Have We Abandoned the "Last Best Hope of Earth"?
This past Thursday evening Representative Bennie G. Thompson, who chairs the House January 6 Committee, opened the first of a series of public hearings with remarks that included a couple references to the Civil War.
The words of the current oath taken by all of us—that nearly every United States Government employee takes—have their roots in the Civil War.
Throughout our history, the United States has fought against foreign enemies to preserve our democracy, electoral system, and country. When the United States Capitol was stormed and burned in 1814, foreign enemies were responsible.
Afterward, in 1862, when American citizens had taken up arms against this country, Congress adopted a new oath to help make sure no person who had supported the rebellion could hold a position of public trust. Therefore, Congresspersons and federal government employees were required for the first time to swear an oath to defend the Constitution against all enemies—foreign and domestic….
Thinking back again to the Civil War, in the summer of 1864, the President of the United States believed he would be a doomed bid for reelection. He believed his opponent, General George McClellan, would wave the white flag when it came to preserving the Union. But even with that grim fate hanging in the balance, President Lincoln was ready to accept the will of the voters, come what may.
Thompson focused on the oaths that elected officials took during the Civil War, including Lincoln, to highlight the solemn pledge to defend the Constitution of the United States. As Thompson correctly pointed out, every president, regardless of political affiliation, has carried out that pledge to the best of their ability until Donald Trump incited and directed an insurrection on January 6, 2021.
Roughly 19 million Americans watched this first hearing, which is a positive sign, but I remain skeptical that viewership will match this in the coming weeks or that the hearings will make much of a difference. At times I wonder which is worse. The insurrection itself or that so many of us appear to be sleepwalking through it all.

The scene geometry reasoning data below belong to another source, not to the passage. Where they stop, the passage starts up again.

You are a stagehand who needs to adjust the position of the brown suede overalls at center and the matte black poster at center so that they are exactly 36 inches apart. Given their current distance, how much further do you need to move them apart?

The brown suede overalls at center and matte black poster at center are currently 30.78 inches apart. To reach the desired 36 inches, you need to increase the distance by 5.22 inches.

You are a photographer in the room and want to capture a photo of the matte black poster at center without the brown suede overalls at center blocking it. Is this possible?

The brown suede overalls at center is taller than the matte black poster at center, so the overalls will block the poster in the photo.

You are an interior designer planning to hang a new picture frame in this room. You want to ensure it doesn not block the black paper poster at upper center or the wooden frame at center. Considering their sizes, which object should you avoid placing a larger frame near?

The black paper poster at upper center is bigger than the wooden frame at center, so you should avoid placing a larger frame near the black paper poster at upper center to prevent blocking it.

As I was listening to Representative Thompson’s opening remarks I couldn’t help but think about another aspect of our Civil War that seems relevant right now.

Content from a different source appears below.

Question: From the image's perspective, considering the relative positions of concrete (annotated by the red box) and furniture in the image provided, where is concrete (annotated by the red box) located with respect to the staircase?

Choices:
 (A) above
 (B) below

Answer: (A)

Over 2 million men served in the United States Army between 1861 and 1865. The vast majority were volunteers that entered service during the first year of the war. Many of these men came from states that were never under direct military threat from Confederate armies. Many chose to reenlist in 1864 after years of bloody fighting and no guarantee that their cause would eventually triumph. Beginning in 1863 roughly 180,000 African Americans volunteered to fight for a nation that had compromised on slavery for decades and in which legalized racism and discrimination was rampant.
That initial wave of volunteers has always presented a challenge for students of history. Why did so many rush into the army? What exactly was at stake? Why did so many choose to remain in the ranks?

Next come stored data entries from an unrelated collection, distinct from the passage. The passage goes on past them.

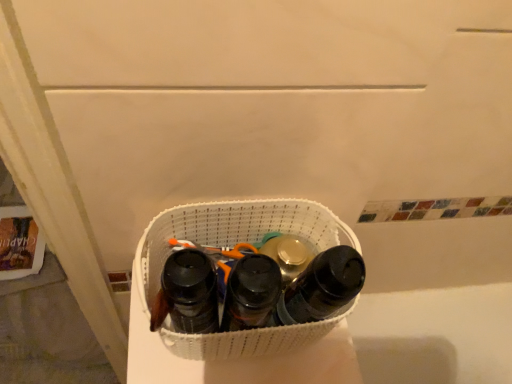 Question: From the image's perspective, is black matte bottle at center, the first footwear in the right-to-left sequence, over black matte water bottle at center, the first footwear when ordered from left to right?

Choices:
 (A) yes
 (B) no

Answer: (A)

Question: Are black matte bottle at center, the first footwear in the right-to-left sequence, and black matte water bottle at center, the 3th footwear positioned from the right, located far from each other?

Choices:
 (A) no
 (B) yes

Answer: (A)

Question: Is black matte bottle at center, which is the 3th footwear from left to right, shorter than black matte water bottle at center, the 3th footwear positioned from the right?

Choices:
 (A) no
 (B) yes

Answer: (A)

Question: Could you tell me if black matte bottle at center, the first footwear in the right-to-left sequence, is turned towards black matte water bottle at center, the first footwear when ordered from left to right?

Choices:
 (A) yes
 (B) no

Answer: (B)

Question: Does black matte bottle at center, which is the 3th footwear from left to right, have a greater height compared to black matte water bottle at center, the 3th footwear positioned from the right?

Choices:
 (A) no
 (B) yes

Answer: (B)

Question: In the image, is black matte bottle at center, which is the 3th footwear from left to right, on the left side or the right side of black matte shoe at center, the 2th footwear viewed from the right?

Choices:
 (A) left
 (B) right

Answer: (B)

Question: In terms of width, does black matte bottle at center, the first footwear in the right-to-left sequence, look wider or thinner when compared to black matte shoe at center, which is the second footwear in left-to-right order?

Choices:
 (A) wide
 (B) thin

Answer: (B)

Question: From the image's perspective, is black matte bottle at center, the first footwear in the right-to-left sequence, above or below black matte shoe at center, the 2th footwear viewed from the right?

The volunteers were clear about the importance of defending the Union, the Constitution, and destroying the slaveocracy once and for all, but I’ve always thought that Lincoln summed it up best in his annual address to Congress in December 1862:
Fellow-citizens, we cannot escape history. We of this Congress and this administration, will be remembered in spite of ourselves. No personal significance, or insignificance, can spare one or another of us. The fiery trial through which we pass, will light us down, in honor or dishonor, to the latest generation. We say we are for the Union. The world will not forget that we say this. We know how to save the Union. The world knows we do know how to save it. We -- even we here -- hold the power, and bear the responsibility. In giving freedom to the slave, we assure freedom to the free -- honorable alike in what we give, and what we preserve. We shall nobly save, or meanly lose, the last best hope of earth. Other means may succeed; this could not fail. The way is plain, peaceful, generous, just -- a way which, if followed, the world will forever applaud, and God must forever bless.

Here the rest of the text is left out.